▶ _TASK OBJECTIVE_: Scan the records beneath this line for the line holding "Stredné školy" and the line holding "4. O tablet roda Windows ou apenas Android?", then transcribe exactly those two and all lines between.

▶ _DATA SUPPLIED_:
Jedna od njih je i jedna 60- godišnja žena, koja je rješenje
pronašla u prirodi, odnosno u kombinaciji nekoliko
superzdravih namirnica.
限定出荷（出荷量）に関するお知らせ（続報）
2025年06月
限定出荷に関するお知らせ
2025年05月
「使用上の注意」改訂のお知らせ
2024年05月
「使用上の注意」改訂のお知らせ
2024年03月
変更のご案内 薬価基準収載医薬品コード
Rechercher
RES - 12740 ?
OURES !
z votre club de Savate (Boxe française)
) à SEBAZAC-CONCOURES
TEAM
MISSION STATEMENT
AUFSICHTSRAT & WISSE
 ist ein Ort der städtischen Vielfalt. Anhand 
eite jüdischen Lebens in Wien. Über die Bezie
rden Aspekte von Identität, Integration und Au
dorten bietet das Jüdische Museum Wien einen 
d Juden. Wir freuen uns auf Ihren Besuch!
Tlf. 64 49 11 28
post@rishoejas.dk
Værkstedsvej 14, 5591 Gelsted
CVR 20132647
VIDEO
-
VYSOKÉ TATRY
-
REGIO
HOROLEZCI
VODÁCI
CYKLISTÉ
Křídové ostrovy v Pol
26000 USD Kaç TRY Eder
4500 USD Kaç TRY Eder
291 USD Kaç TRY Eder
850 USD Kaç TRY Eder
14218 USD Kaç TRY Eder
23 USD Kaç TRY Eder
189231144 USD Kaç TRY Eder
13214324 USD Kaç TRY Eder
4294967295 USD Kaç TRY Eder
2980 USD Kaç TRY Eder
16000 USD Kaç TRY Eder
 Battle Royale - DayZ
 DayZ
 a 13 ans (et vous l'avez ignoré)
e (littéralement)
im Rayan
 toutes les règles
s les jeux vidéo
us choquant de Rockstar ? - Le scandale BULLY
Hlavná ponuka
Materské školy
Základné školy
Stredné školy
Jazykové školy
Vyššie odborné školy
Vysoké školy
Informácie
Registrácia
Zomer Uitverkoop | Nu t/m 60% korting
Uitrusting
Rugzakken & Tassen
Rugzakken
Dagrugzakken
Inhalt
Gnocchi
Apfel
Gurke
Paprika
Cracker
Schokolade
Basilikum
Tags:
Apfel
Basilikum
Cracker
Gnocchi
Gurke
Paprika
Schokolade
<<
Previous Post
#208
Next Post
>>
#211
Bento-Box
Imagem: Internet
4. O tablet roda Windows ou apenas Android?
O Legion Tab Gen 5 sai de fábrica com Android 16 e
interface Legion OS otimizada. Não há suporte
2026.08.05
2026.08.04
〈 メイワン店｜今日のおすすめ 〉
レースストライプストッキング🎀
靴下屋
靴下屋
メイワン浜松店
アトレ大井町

▶ _RESPONSE FOR THIS EXERCISE_:
Stredné školy
Jazykové školy
Vyššie odborné školy
Vysoké školy
Informácie
Registrácia
Zomer Uitverkoop | Nu t/m 60% korting
Uitrusting
Rugzakken & Tassen
Rugzakken
Dagrugzakken
Inhalt
Gnocchi
Apfel
Gurke
Paprika
Cracker
Schokolade
Basilikum
Tags:
Apfel
Basilikum
Cracker
Gnocchi
Gurke
Paprika
Schokolade
<<
Previous Post
#208
Next Post
>>
#211
Bento-Box
Imagem: Internet
4. O tablet roda Windows ou apenas Android?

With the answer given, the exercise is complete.